Stored records
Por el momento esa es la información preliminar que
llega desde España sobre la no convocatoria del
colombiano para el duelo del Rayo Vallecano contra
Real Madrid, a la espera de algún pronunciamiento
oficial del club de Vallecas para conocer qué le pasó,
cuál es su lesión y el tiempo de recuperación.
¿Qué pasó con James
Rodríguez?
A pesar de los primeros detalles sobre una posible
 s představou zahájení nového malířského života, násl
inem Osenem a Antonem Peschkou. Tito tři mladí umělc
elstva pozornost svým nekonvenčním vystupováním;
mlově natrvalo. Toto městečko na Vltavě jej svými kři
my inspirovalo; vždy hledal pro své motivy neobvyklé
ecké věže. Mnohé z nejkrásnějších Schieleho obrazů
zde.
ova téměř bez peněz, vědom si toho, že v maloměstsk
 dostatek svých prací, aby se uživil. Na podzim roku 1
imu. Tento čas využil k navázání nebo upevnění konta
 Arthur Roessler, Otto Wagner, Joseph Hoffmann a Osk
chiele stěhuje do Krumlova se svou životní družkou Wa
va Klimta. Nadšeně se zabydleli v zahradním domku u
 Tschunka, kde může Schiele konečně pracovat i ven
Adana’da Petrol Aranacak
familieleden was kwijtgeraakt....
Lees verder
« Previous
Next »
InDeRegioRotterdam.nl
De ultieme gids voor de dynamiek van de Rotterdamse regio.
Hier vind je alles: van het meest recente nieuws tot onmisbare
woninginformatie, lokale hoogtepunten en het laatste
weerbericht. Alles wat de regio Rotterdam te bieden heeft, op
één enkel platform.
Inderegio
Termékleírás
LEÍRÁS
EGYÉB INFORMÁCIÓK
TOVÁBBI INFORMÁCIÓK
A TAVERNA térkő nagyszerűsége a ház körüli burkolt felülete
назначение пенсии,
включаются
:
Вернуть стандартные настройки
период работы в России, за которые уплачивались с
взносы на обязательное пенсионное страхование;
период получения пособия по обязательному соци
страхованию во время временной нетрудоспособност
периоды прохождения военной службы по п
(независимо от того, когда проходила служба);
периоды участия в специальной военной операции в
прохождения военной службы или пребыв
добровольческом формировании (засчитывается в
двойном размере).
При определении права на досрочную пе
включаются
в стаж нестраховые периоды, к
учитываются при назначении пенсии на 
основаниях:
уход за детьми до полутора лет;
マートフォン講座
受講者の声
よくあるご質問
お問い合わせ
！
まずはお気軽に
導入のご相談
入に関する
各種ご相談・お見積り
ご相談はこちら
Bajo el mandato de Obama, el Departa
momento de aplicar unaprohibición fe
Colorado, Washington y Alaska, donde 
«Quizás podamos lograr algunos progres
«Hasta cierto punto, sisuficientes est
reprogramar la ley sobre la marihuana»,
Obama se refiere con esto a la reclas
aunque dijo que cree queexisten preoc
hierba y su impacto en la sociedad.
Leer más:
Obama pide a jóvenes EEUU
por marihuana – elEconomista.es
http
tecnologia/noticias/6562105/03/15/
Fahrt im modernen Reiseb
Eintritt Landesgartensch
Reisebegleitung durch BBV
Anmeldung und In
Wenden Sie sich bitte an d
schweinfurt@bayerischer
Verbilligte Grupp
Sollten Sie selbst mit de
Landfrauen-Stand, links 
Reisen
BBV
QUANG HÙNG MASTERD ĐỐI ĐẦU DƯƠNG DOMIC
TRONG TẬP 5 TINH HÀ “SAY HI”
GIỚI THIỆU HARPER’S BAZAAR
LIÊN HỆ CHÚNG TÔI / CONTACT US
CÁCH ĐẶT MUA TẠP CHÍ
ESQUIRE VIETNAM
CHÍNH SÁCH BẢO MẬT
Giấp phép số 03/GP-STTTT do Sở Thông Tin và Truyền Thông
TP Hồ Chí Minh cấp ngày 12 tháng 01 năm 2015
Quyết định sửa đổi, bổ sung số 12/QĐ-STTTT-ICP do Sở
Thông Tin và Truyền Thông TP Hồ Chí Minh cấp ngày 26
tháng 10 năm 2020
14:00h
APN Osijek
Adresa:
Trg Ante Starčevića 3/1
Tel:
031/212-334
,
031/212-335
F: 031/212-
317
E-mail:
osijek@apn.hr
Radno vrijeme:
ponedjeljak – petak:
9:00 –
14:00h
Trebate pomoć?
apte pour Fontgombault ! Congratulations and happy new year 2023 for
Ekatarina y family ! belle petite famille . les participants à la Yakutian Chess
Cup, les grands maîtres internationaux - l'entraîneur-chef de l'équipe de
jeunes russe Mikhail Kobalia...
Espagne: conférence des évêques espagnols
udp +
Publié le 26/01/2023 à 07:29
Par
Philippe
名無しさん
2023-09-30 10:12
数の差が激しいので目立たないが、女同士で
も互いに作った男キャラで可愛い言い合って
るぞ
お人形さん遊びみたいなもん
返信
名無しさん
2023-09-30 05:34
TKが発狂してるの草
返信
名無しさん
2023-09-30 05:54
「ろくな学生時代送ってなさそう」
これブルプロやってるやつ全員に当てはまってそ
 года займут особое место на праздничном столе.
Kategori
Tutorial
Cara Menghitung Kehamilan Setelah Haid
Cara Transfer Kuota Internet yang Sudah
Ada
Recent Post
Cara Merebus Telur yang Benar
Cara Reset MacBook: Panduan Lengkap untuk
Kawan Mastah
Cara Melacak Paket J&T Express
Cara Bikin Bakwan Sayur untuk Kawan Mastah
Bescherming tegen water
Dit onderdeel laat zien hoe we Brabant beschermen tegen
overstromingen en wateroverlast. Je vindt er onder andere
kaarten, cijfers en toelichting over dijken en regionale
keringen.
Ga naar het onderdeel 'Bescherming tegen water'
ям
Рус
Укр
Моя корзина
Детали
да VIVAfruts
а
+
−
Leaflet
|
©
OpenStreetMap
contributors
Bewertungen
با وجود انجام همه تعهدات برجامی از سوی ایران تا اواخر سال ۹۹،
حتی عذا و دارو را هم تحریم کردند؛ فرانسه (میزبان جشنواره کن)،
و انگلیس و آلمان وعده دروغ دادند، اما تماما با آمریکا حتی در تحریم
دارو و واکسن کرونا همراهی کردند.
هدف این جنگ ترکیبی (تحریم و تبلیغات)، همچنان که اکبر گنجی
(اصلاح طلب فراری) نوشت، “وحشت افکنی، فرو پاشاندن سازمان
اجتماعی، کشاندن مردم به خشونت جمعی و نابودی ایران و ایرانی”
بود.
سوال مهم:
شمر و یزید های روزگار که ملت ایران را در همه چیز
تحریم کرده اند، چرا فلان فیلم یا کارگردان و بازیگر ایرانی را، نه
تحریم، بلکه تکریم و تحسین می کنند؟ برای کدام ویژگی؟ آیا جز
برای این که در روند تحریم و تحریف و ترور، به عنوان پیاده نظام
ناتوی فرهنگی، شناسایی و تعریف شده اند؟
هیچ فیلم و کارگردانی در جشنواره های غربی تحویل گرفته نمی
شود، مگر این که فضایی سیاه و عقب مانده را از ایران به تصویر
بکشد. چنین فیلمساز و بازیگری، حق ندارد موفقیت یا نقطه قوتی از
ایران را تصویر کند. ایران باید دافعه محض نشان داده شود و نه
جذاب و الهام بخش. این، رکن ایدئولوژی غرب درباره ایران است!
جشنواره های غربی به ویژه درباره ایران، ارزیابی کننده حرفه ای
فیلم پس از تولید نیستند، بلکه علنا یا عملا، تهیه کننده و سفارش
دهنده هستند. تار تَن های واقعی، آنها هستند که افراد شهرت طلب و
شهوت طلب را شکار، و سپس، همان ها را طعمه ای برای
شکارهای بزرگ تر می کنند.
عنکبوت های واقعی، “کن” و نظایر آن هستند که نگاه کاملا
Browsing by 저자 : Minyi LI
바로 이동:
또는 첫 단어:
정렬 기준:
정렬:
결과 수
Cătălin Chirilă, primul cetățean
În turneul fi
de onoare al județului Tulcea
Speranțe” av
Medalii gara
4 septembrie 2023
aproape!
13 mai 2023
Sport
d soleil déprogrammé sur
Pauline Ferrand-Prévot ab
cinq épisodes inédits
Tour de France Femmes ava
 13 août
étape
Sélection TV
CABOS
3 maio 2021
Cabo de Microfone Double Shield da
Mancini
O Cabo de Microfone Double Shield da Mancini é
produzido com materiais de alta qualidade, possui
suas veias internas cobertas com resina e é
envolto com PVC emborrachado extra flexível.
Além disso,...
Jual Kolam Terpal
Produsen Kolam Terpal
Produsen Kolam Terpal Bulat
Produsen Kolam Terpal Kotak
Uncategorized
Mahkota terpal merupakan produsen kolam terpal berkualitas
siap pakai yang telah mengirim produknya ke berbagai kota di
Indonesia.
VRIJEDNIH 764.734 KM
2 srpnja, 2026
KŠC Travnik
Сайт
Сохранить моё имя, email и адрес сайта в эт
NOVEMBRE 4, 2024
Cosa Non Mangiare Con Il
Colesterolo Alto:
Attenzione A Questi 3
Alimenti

● **Try it**
Reproduce exactly the lines from the beginning of the entries above up to and including the line that contains "взносы на обязательное".

● **Solution below**
Por el momento esa es la información preliminar que
llega desde España sobre la no convocatoria del
colombiano para el duelo del Rayo Vallecano contra
Real Madrid, a la espera de algún pronunciamiento
oficial del club de Vallecas para conocer qué le pasó,
cuál es su lesión y el tiempo de recuperación.
¿Qué pasó con James
Rodríguez?
A pesar de los primeros detalles sobre una posible
 s představou zahájení nového malířského života, násl
inem Osenem a Antonem Peschkou. Tito tři mladí umělc
elstva pozornost svým nekonvenčním vystupováním;
mlově natrvalo. Toto městečko na Vltavě jej svými kři
my inspirovalo; vždy hledal pro své motivy neobvyklé
ecké věže. Mnohé z nejkrásnějších Schieleho obrazů
zde.
ova téměř bez peněz, vědom si toho, že v maloměstsk
 dostatek svých prací, aby se uživil. Na podzim roku 1
imu. Tento čas využil k navázání nebo upevnění konta
 Arthur Roessler, Otto Wagner, Joseph Hoffmann a Osk
chiele stěhuje do Krumlova se svou životní družkou Wa
va Klimta. Nadšeně se zabydleli v zahradním domku u
 Tschunka, kde může Schiele konečně pracovat i ven
Adana’da Petrol Aranacak
familieleden was kwijtgeraakt....
Lees verder
« Previous
Next »
InDeRegioRotterdam.nl
De ultieme gids voor de dynamiek van de Rotterdamse regio.
Hier vind je alles: van het meest recente nieuws tot onmisbare
woninginformatie, lokale hoogtepunten en het laatste
weerbericht. Alles wat de regio Rotterdam te bieden heeft, op
één enkel platform.
Inderegio
Termékleírás
LEÍRÁS
EGYÉB INFORMÁCIÓK
TOVÁBBI INFORMÁCIÓK
A TAVERNA térkő nagyszerűsége a ház körüli burkolt felülete
назначение пенсии,
включаются
:
Вернуть стандартные настройки
период работы в России, за которые уплачивались с
взносы на обязательное пенсионное страхование;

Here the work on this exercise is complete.